Commencement

Pitt-Bradford 2021 graduate and Student Government Association president Marissa Merritt practices crossing the stage during Pitt-Bradford’s commencement ceremony rehearsal on Friday.

Nearly 200 students will graduate from the University of Pittsburgh at Bradford on Sunday afternoon during an innovative, on-campus outdoor ceremony designed to help support the health and safety of graduates, their families, and faculty and staff.

Redesigning commencement this year, from the usual ceremony in the KOA Arena with a thousand guests in attendance, was necessary to give graduates an on-campus ceremony, which they were hoping for, that also adhered to all COVID-19 protocols.

“Commencement Day is an important and exciting day for our graduates and their families, as well as all of us at Pitt-Bradford,” said Dr. Catherine Koverola, president.

“This year, we created this innovative, on-campus celebration so our graduates, as well as our December 2019 and 2020 graduates, could receive the recognition they deserve while also helping to keep them and their families healthy and safe.”

In addition to everyone wearing face coverings and being appropriately distanced, the event will be held outdoors.

A stage has been erected in the parking lot adjacent to the Harriett B. Wick Chapel. Graduates, dressed in academic regalia, and their families will remain in their vehicles and drive to the stage area in an organized manner. As each vehicle arrives at the stage, the graduates will leave their vehicles, walk across the stage to receive their diplomas, have their pictures taken, and receive congratulations from administrators and small gifts from the Pitt-Bradford Alumni Association.

As students walk across the stage one at a time, their families will remain in their vehicles and follow alongside them, then pick up their graduates as they leave the stage.

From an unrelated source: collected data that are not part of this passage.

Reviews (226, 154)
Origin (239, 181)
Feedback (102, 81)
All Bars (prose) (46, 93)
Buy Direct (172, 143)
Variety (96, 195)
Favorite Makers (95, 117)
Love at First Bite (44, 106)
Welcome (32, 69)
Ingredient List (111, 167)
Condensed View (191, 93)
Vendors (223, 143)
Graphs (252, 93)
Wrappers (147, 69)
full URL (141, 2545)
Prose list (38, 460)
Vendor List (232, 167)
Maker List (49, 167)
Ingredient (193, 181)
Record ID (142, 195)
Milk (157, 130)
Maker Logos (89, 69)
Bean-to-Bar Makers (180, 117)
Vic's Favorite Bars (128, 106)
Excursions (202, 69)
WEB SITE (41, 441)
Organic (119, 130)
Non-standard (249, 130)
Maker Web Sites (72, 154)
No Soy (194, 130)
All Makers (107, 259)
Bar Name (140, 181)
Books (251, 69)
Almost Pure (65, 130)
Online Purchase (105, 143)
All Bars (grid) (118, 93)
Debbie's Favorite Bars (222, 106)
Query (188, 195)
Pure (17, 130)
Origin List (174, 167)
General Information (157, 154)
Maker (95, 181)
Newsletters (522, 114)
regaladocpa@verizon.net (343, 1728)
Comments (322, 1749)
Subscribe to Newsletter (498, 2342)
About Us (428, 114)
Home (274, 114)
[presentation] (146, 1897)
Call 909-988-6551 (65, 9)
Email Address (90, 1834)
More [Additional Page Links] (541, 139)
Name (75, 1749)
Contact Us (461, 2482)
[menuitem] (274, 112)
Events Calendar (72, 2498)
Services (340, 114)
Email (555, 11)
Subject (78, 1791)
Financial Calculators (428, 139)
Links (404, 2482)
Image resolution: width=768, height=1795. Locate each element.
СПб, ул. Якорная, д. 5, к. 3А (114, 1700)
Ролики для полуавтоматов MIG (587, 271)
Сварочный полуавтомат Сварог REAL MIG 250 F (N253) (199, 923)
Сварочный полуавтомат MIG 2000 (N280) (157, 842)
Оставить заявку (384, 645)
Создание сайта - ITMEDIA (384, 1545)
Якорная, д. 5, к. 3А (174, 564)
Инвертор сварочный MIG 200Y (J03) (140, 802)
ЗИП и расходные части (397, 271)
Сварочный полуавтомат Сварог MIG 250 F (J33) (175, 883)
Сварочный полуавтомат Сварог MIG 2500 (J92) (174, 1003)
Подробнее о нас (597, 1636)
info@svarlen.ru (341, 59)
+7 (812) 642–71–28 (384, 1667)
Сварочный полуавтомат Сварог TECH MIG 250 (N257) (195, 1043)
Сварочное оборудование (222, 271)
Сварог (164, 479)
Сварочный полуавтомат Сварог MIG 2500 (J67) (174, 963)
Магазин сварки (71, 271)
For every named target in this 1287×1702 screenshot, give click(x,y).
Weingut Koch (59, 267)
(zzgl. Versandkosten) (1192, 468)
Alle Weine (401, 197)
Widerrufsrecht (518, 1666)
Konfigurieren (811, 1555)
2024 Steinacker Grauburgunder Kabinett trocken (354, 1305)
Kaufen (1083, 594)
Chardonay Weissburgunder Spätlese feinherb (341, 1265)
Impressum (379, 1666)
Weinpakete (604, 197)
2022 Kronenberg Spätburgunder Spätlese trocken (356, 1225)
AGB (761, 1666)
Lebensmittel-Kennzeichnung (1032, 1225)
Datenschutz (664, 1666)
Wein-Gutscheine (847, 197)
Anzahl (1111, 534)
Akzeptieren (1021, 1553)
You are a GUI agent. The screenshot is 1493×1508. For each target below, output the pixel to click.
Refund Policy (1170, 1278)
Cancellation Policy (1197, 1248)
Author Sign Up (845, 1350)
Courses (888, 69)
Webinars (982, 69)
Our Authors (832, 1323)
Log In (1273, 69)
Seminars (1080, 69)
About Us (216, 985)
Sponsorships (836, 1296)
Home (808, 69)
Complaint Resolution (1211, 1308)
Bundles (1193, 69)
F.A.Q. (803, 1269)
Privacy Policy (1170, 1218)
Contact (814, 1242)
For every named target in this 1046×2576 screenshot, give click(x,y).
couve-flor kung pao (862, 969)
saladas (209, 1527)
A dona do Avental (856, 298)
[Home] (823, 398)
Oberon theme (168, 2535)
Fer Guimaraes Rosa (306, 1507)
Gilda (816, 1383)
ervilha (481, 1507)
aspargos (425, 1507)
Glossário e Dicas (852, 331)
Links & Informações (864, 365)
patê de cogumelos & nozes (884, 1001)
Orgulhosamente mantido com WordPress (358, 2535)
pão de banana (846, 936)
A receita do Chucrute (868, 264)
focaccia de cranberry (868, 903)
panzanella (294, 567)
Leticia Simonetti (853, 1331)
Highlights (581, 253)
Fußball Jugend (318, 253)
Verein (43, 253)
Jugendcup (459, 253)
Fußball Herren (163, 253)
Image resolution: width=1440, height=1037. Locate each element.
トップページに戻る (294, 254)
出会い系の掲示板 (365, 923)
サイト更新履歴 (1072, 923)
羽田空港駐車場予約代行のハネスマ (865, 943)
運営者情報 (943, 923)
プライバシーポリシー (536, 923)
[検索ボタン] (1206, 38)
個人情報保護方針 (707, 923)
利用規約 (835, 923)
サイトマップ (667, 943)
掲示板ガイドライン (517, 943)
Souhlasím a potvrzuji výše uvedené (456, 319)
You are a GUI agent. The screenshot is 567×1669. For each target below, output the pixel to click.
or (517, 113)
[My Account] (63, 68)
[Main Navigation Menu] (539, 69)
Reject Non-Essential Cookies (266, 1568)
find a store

Joining the Class of 2021 on Sunday will be the December 2019 and 2020 graduates whose commencement ceremony, which came at the beginning of the pandemic last April, was held entirely online after students returned home to finish the spring term remotely. Those graduates were invited to take part in this weekend’s ceremony so they could be recognized during the on-campus ceremony.

Members of the faculty and staff will be part of the ceremony to help cheer on the graduates. Dressed in regalia, faculty and staff will be lined up — and properly distanced — along the campus loop. Additionally, the alumni association will host its annual cap decorating contest for graduates virtually.

“For the past few months, many people on our campus worked together and showed great creativity and flexibility in creating a commencement ceremony unlike any other ever held on our campus,” Koverola said. “I am very proud of their commitment to ensure that our graduates are recognized despite the challenging circumstances.”

Commencement ceremonies are set to begin at noon with short remarks by Koverola. The Class of 2021 will be presented by Dr. Emily Williams, vice president and dean of academic affairs, as well as the chairs of the five academic divisions.

After Koverola confers their degrees, Williams will present the December 2019 and 2020 graduates, and Koverola will recognize them.

Even though this year’s ceremony will be very different than previous commencements, it will end in traditional manner with the singing of the alma mater.